Synopsis: Students enrolled in the certificate for localization at the University of Washington learn directly from industry professionals, but is this enough? There are many challenges in localization training today, both inside and outside the classroom. Often there are more questions than answers! How can we best prepare localization professionals for hire? How do we teach students from a variety of backgrounds, including those with no experience in the localization industry? How much technical expertise in computer software design is essential? What tools should students learn to use? Join us for a presentation of our ideas and join in a lively discussion of the skills needed by professionals in our industry today.

Wednesday, October 6, 2010: 1:30-5:00


Lunch Presentation: Localization for All — Industry Leaders for Change

Speakers: Sven Christian Andrä (ONTRAM Inc.), Francis Tsang (Adobe Systems Incorporated), Smith Yewell (Welocalize)

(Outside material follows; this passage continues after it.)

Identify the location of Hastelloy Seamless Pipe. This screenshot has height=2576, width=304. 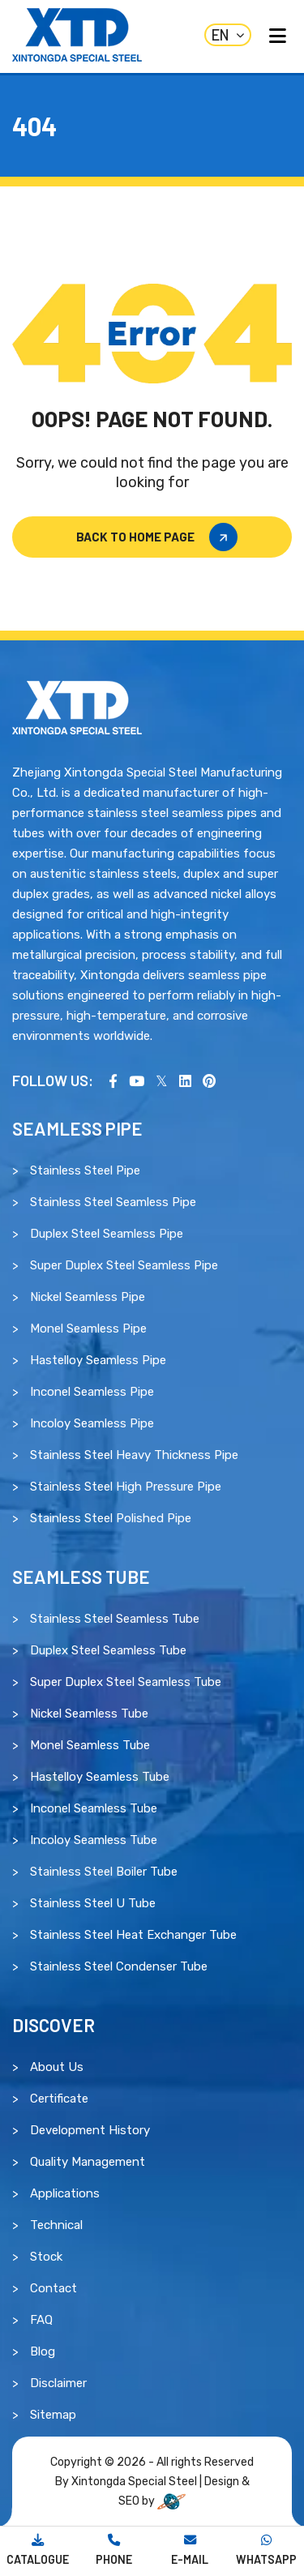
(98, 1360).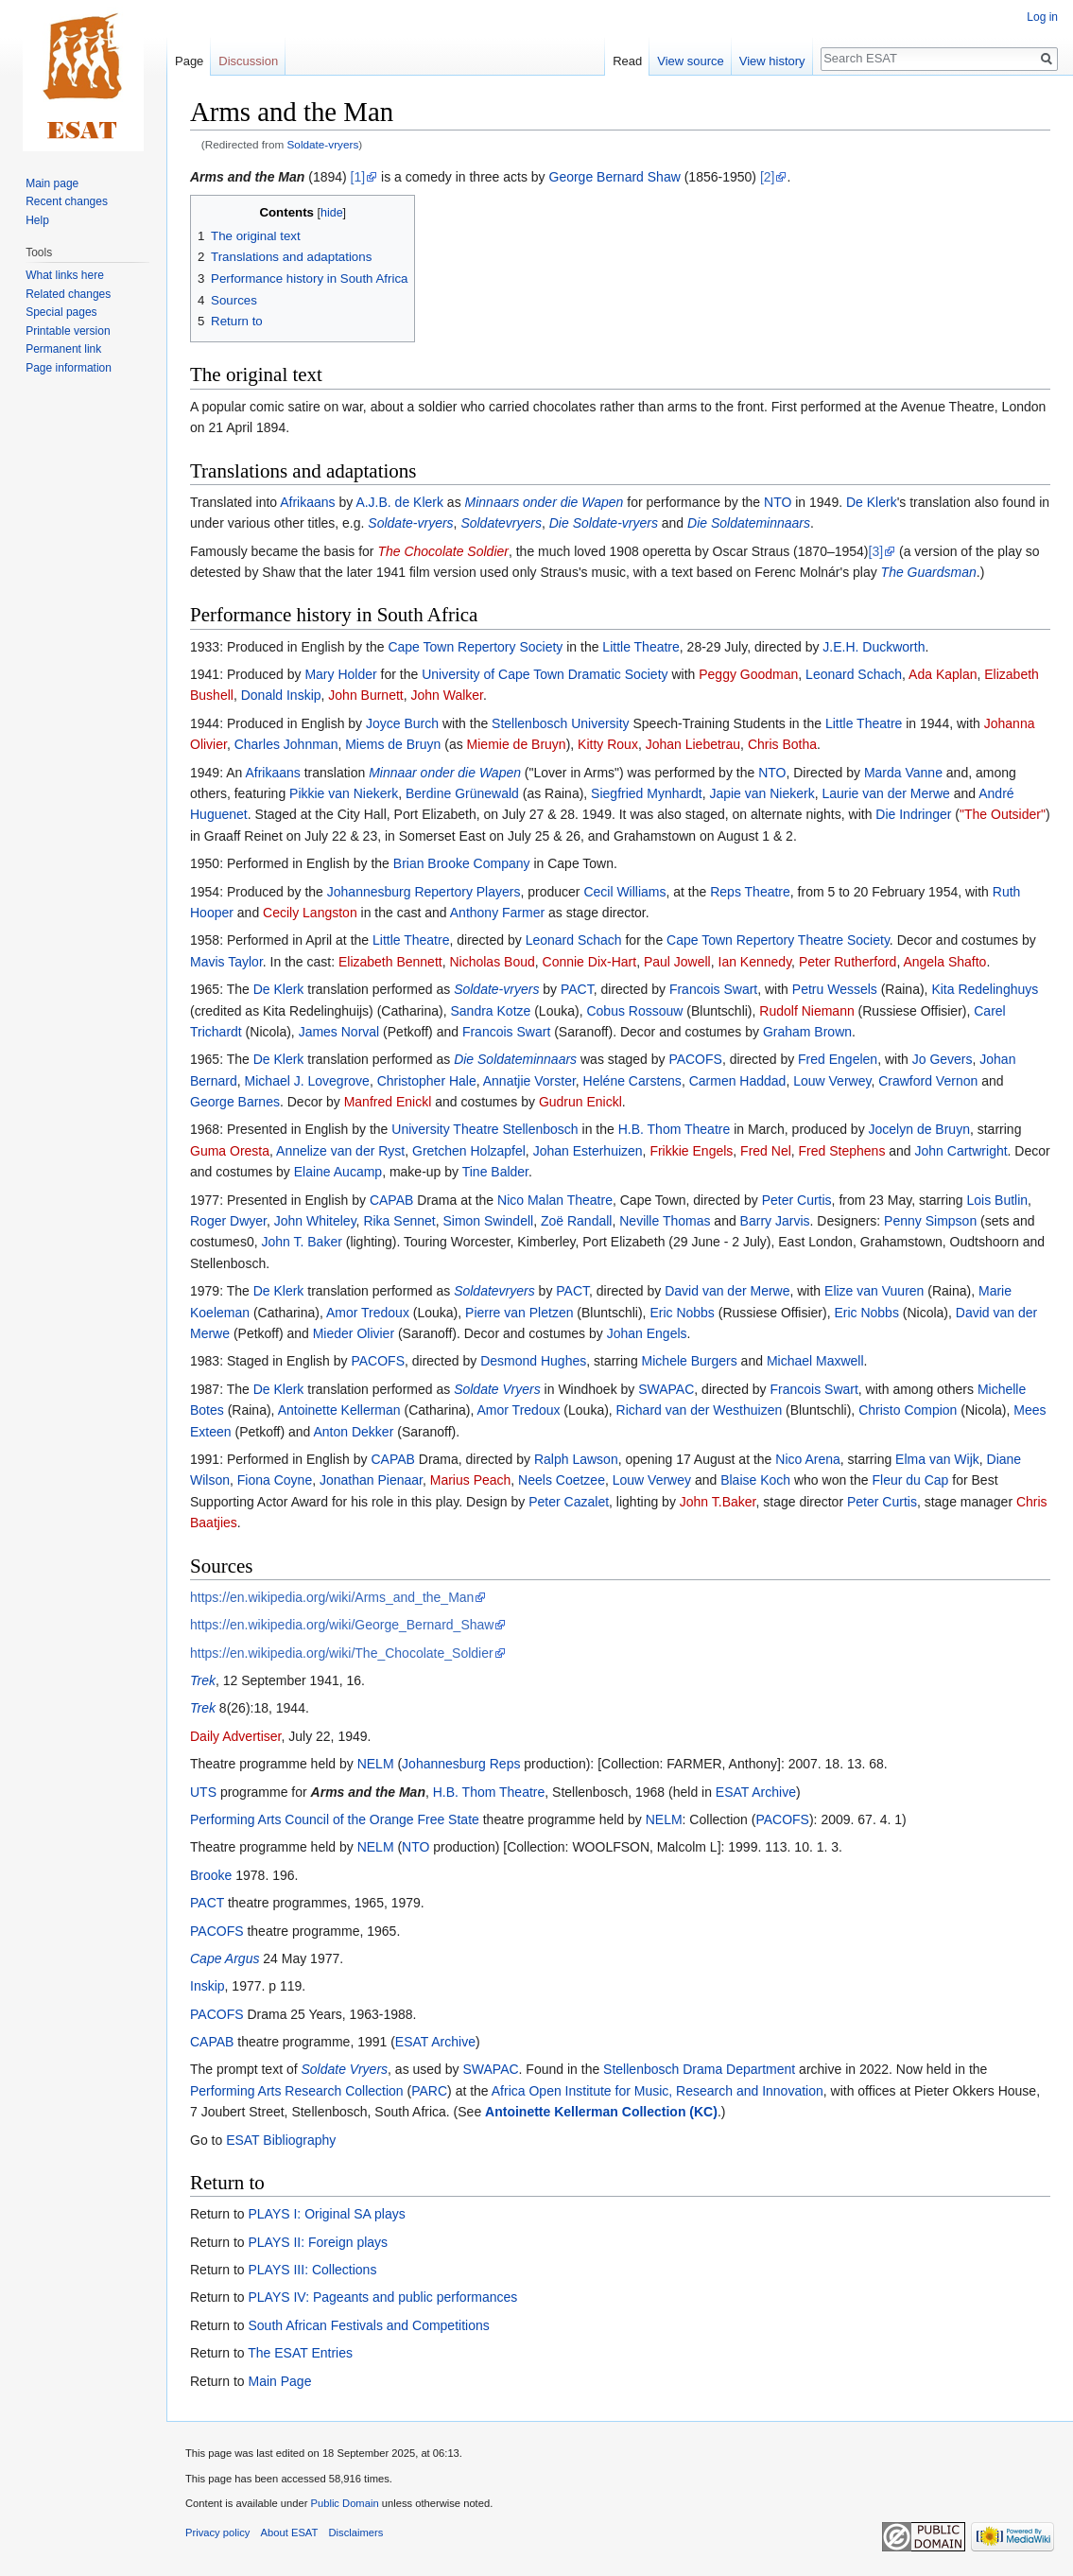 Image resolution: width=1073 pixels, height=2576 pixels. Describe the element at coordinates (942, 1059) in the screenshot. I see `Jo Gevers` at that location.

Synopsis: The localization industry is helping around one billion customers to communicate across languages. There are another five billion customers out there for which the industry has to date not established a viable business case. Industry leaders have gotten together under the umbrella of The Rosetta Foundation to service these under-served customers backed by collaborative and open technologies. The Rosetta Foundation has already collaborated with nonprofit organizations providing services for the Special Olympics, eye health care, alternative cooking and water purification technologies. For 2011, the Foundation will facilitate the translation and localization of 42 million words, providing localization and localization services to the nonprofit sector worldwide. In this session, industry leaders will discuss why they have decided to support the Foundation, what they believe the impact of their involvement will be for their organizations and the Foundation, and why you should support localization for all.